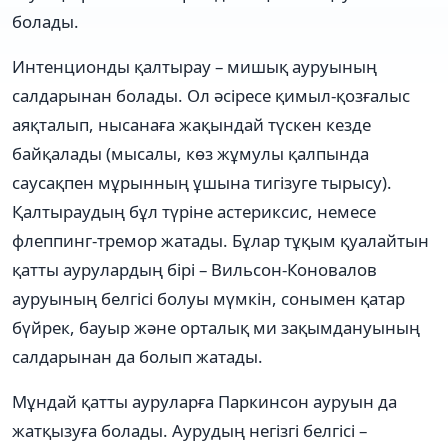
болады.
Интенционды қалтырау – мишық ауруының
салдарынан болады. Ол әсіресе қимыл-қозғалыс
аяқталып, нысанаға жақындай түскен кезде
байқалады (мысалы, көз жұмулы қалпында
саусақпен мұрынның ұшына тигізуге тырысу).
Қалтыраудың бұл түріне астериксис, немесе
флеппинг-тремор жатады. Бұлар тұқым қуалайтын
қатты аурулардың бірі – Вильсон-Коновалов
ауруының белгісі болуы мүмкін, сонымен қатар
бүйрек, бауыр және орталық ми зақымдануының
салдарынан да болып жатады.
Мұндай қатты ауруларға Паркинсон ауруын да
жатқызуға болады. Аурудың негізгі белгісі –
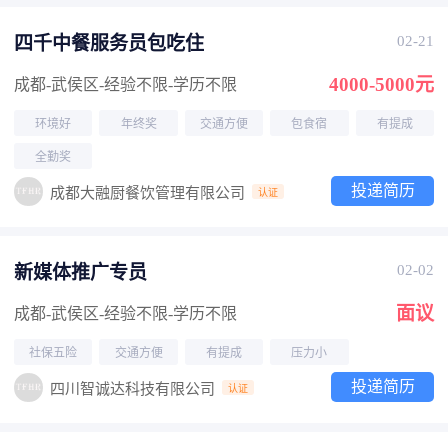
四千中餐服务员包吃住
02-21
4000-5000元
成都-武侯区
-经验不限
-学历不限
环境好
年终奖
交通方便
包食宿
有提成
全勤奖
投递简历
成都大融厨餐饮管理有限公司
认证
新媒体推广专员
02-02
面议
成都-武侯区
-经验不限
-学历不限
社保五险
交通方便
有提成
压力小
投递简历
四川智诚达科技有限公司
认证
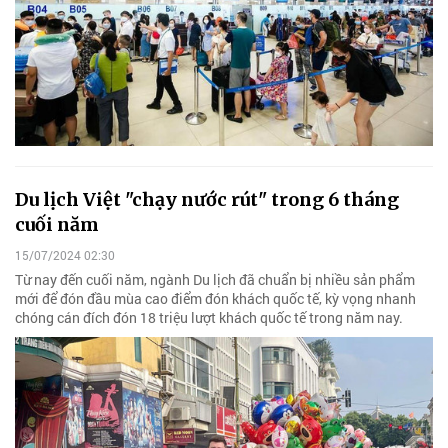
Du lịch Việt "chạy nước rút" trong 6 tháng
cuối năm
15/07/2024 02:30
Từ nay đến cuối năm, ngành Du lịch đã chuẩn bị nhiều sản phẩm
mới để đón đầu mùa cao điểm đón khách quốc tế, kỳ vọng nhanh
chóng cán đích đón 18 triệu lượt khách quốc tế trong năm nay.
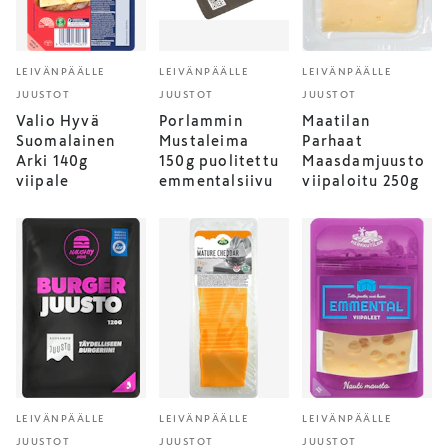
LEIVÄNPÄÄLLE
LEIVÄNPÄÄLLE
LEIVÄNPÄÄLLE
JUUSTOT
JUUSTOT
JUUSTOT
Valio Hyvä
Porlammin
Maatilan
Suomalainen
Mustaleima
Parhaat
Arki 140g
150g puolitettu
Maasdamjuusto
viipale
emmentalsiivu
viipaloitu 250g
LEIVÄNPÄÄLLE
LEIVÄNPÄÄLLE
LEIVÄNPÄÄLLE
JUUSTOT
JUUSTOT
JUUSTOT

● **The problem**
Above are the entries; copy out every line among them that contains the word "белгісі".

● **Task result**
ауруының белгісі болуы мүмкін, сонымен қатар
жатқызуға болады. Аурудың негізгі белгісі –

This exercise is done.